## REQUIRED ACTION
Work out how many lines of the data below hold the string "Media". Answer with that number alone.

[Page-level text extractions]
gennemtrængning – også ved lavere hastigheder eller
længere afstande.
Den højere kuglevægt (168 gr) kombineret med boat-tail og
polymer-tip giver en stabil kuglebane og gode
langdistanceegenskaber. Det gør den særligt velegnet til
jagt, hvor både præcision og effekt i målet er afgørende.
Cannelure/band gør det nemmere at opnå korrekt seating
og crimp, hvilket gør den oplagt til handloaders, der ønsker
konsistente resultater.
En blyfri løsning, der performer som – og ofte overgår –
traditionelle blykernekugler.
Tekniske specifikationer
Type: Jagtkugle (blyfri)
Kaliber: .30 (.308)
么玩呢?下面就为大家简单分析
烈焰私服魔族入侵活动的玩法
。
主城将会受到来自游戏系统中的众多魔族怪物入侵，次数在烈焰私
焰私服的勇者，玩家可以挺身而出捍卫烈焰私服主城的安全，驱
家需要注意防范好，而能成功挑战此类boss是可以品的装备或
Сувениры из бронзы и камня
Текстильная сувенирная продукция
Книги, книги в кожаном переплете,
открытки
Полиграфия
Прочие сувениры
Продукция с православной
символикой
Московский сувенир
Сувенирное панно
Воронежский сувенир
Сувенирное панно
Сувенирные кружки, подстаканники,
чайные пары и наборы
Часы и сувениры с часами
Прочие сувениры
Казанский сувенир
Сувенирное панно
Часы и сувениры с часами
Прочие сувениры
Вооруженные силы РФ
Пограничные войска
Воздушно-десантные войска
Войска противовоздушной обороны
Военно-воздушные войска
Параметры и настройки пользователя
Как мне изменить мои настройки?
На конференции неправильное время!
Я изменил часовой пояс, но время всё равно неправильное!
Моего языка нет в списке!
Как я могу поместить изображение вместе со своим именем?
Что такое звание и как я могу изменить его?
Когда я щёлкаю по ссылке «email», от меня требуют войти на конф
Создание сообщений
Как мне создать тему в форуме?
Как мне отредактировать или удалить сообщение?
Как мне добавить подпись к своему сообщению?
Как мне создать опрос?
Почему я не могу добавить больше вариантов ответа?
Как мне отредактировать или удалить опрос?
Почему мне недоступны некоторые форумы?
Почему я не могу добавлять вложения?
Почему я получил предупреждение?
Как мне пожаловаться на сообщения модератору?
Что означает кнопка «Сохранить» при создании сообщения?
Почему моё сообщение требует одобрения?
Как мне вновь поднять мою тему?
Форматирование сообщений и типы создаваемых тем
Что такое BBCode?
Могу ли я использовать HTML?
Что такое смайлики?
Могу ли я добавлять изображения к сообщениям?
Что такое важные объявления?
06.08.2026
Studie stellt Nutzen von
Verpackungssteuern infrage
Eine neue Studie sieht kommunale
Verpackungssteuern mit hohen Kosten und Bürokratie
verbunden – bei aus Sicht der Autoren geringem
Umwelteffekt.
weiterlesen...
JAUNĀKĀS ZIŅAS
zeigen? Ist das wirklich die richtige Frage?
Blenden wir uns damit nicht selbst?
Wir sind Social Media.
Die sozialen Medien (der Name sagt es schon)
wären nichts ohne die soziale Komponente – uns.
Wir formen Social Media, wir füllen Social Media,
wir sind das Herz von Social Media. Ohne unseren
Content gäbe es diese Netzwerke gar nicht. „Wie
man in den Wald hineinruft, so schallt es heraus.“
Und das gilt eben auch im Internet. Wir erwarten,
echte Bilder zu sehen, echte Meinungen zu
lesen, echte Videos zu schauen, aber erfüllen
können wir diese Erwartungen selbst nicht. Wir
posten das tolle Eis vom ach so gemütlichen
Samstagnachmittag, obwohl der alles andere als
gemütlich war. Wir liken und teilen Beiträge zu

## ANSWER FOR THIS EXERCISE
3